訳が分からなかった。僕はさっき車に轢かれて、そのまま死んだはずだ。まさか助かったのか、そんな幻想がよぎった。
とりあえず体を起こそうと、僕は全身に力を込めた。だが、そこで無視できない違和感に気づく。
体が軽い。
昨日今日で急に痩せたとか、そういう次元じゃない。体にまるで「重さ」が感じられない。腕を使って起き上がろうとしても、体は一本の棒のようで、少し力を入れただけでひょいと持ち上がってしまう。僕は膨れ上がる違和感とともに、ベッドから降りた。
だが、二本足で立ってみると、さらに奇妙な感覚に襲われた。力の反発がない。自分の体重を床が支える、あの物理的な実感がない。この気持ちの悪い感覚は、僕にひとつの可能性を突きつけてくる。
僕は部屋の隅にある姿見を探した。もしそうだとしたらこれで分かるはずだ。姿見を見つけると、僕は震える足で前に立ち、顔を上げた。
そこに、僕の姿はなかった。
背筋に悪寒が走る。喉が渇くのを感じた。どうして。なんで。足が崩れる。気持ちが悪い。吐きそうだ。腕に力が入らない。僕は耐えきれずにその場にへたり込んだ。だがその醜態も、鏡には映らない。そこにあるのは、僕の部屋だけ。命の香りが抜け落ちた僕の部屋があるだけだった。よれたベッドも、教科書も、開きっぱなしの机も、漫画の詰まった本棚も、日が差す窓も――すべては初めからそうだったかのように、無機質で無慈悲で、僕という存在を一切肯定してくれなかった。両手で自分の体を抱きしめる。鼓動が早くなって、走ってもいないのに、はあはあと息が漏れた。
これは、なんの悪い冗談だ。まるで、そう、幽霊みたいじゃないか。
僕はそのまま床に倒れこんだ。床は冷たい。その冷たさが体にじわじわと染み込む。体の温度が下がるのを感じた。
僕はこの現実を――自分が死んで幽霊になったという虚構を――どう受け止めればいいのだろうか。意識が遠くなる。僕は色の消える世界で、ただ手を伸ばした。
ぱりん――
何かが落ちる音で、僕の意識は現在に引き戻される。キッチンから音がしたようだ。
僕は仏壇を離れ、音の方へ向かう。もう線香の火は消えていた。
カウンター越しにキッチンを覗くと、母が落とした皿を片付けているのが見えた。洗い物の途中だったのだろう。手には洗剤が少しついている。シンクを見ると、三人分の食器が水切りにきれいに立てかけられていた。そして三角コーナーには、僕の分の朝食が捨てられているのが見えた。

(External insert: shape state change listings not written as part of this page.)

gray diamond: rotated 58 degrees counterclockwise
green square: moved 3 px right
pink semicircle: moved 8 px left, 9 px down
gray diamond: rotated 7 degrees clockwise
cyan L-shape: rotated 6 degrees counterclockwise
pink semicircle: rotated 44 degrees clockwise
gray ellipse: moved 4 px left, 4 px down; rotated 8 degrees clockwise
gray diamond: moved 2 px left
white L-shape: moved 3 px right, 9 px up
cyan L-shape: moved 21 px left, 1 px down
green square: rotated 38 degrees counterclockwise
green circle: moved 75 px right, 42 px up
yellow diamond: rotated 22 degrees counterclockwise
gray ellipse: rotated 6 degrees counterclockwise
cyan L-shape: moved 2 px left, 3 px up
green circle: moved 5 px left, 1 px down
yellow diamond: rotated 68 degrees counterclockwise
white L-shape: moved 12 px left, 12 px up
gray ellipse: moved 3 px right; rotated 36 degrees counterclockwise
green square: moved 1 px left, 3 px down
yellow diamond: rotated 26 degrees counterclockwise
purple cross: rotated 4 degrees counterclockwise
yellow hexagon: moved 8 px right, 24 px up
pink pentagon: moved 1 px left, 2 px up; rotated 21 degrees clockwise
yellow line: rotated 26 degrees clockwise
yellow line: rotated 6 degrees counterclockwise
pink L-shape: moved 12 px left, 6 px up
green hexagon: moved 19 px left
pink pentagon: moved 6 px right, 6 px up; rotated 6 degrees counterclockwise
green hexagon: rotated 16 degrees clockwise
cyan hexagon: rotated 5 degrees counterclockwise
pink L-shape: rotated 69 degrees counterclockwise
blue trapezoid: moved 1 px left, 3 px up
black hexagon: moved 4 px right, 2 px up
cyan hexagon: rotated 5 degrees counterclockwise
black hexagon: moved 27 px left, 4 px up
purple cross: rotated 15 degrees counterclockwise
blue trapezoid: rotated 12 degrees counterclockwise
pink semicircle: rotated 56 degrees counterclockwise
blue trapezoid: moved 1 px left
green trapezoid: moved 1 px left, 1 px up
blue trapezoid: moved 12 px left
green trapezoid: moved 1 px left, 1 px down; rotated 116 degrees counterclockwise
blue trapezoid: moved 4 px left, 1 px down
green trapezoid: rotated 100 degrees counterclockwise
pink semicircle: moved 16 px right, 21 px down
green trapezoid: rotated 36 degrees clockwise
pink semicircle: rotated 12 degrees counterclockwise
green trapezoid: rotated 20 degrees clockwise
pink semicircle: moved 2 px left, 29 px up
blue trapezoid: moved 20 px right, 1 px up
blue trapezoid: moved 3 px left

我が家の食卓には、いつも一人分多く食事が並ぶ。母は僕が死んでから、毎日欠かさず僕の分のごはんを作り続けている。
父と兄は母を気遣い、母の行動に口をはさむことはない。
しかし当の僕は、ありがたさと申し訳なさとで、胸が締めつけられる思いだった。
僕は、物に触れることができない。
僕が触れようとしても、薄い空気みたいなものに遮られて、それに触ることはできない。無理に触ろうとするとすり根けてしまう。だから目の前にあるおいしそうな料理も、僕はただ眺めることしかできない。腹が減ることはないが、それ以上に大切なものを満たすということが、今の僕にはもうできないのだ。
母は片付けを終えると、仏壇に向かった。当然、僕に気づくことはない。
母はうつろな足取りで座布団に腰を下ろし、僕の遺影をじっと見つめる。
何を思っているのだろうか――いや、そんなこと、分かりきっている。
母の目に、涙が浮かびはじめる。
ううっ、と嗚咽が漏れた。
その声は僕の耳を通り抜けようとする。でも今日はなんだか上手く通ってくれなくて、僕の体の中を何度もぶつかり、引き裂きながら、ようやく出ていった。
家にいると、辛い。
僕は玄関に向かい、裸足のまま家を出た。
家を出て向かう先は、決まっている。
死んでから1週間、僕は一人のもとへ通い続けていた。
幽霊になった後の、無限にも思えるこの時間を何に使うのか。
その最大の悩みに、僕は「さつきのもとへ通う」という一つの答えを出していた。
もっとも、それが本当にすべきことなのかどうか、僕の中ではまだ整理がついていない。
一度そのことについて深く考えると、僕の思考はどこかでエラーを起こして、考えがうまくまとまらなくなる。答えは、僕の心の奥深くにあって、硬く閉ざされているのだ。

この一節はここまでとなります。